Machine learning algorithms predicted stroke risk with high accuracy in a large retrospective cohort…
Photo by Mekht / Unsplash
Key Takeaway
Consider machine learning models for stroke risk prediction, but await external validation before clinical implementation.

This retrospective multicenter study analyzed data from 35,859 participants within a high-quality health database to assess stroke risk prediction. The investigation compared multiple machine learning algorithms, including random forest, against established models. The primary outcome measured was the area under the curve (AUC) for stroke risk prediction.

The random forest model demonstrated the best performance among the evaluated algorithms, achieving an AUC of 0.97. During the observation period, 781 participants, representing 2.2% of the cohort, experienced a stroke. The dataset was initially incomplete and class imbalanced; therefore, extreme outliers and noises were eliminated, missing values were imputed, and the Synthetic Minority Over-sampling Technique was used to generate a balanced dataset for analysis.

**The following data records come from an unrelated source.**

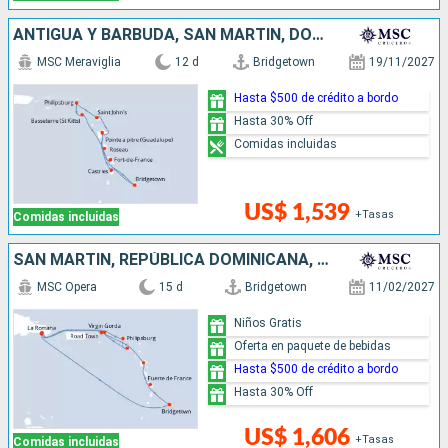
ANTIGUA Y BARBUDA, SAN MARTÍN, DOMINICA, SANTA LUCIA, BARBADOS
MSC Meraviglia
12 d
Bridgetown
19/11/2027
Hasta $500 de crédito a bordo
Hasta 30% Off
Comidas incluidas
US$ 1,539
+Tasas
Comidas incluidas
SAN MARTÍN, REPÚBLICA DOMINICANA, BARBADOS
MSC Opera
15 d
Bridgetown
11/02/2027
Niños Gratis
Oferta en paquete de bebidas
Hasta $500 de crédito a bordo
Hasta 30% Off
US$ 1,606
+Tasas
Comidas incluidas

Safety and tolerability data were not reported in this study. Key limitations include the incomplete nature of the dataset, the use of data imputation and oversampling techniques, and the elimination of extreme outliers. The authors note that future studies should further validate and optimize the current model to assess its generalizability across different populations.

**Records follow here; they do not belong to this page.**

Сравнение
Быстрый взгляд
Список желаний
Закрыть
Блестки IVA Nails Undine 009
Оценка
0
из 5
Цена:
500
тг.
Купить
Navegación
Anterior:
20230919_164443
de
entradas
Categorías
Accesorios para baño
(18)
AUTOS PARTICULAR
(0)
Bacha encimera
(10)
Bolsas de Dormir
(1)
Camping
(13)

The study suggests these tools may facilitate the application of clinical practice guidelines and shared decision-making. However, given the observational nature of the data and the specific preprocessing steps taken, clinicians should interpret these results with caution until external validation confirms the model's performance in diverse settings.

Study Details

Study typeCohort
EvidenceLevel 3
PublishedApr 2026
View Original Abstract ↓
Our study aims to develop a stroke risk prediction model by multiple machine learning algorithms and optimize the model as a stroke risk prediction tool. This retrospective multicenter study derived the original dataset from a high-quality health database. The dataset was incomplete and class imbalanced. Firstly, we eliminated extreme outliers and noises and imputed missing values by appropriate algorithms. We further used Synthetic Minority Over-sampling Technique to generate a balanced dataset. Secondly, we fitted seven algorithms to develop a machine learning-based prediction tool for clinical practice. Overall, 35,859 participants were included, of whom 781 (2.2%) experienced a stroke. The random forest model demonstrated the best performance with high predictive value and discrimination ability. For stroke risk prediction, the AUC of the best-performing model was 0.97. A new random forest algorithms-based stroke risk prediction model using easily obtainable data was developed and outperformed established models. Future studies should further validate and optimize the current model to assess its generalizability and promote the wide application. The utilization of proposed random forest algorithms as an individualized risk prediction model could facilitate the application of clinical practice guidelines and shared decision-making.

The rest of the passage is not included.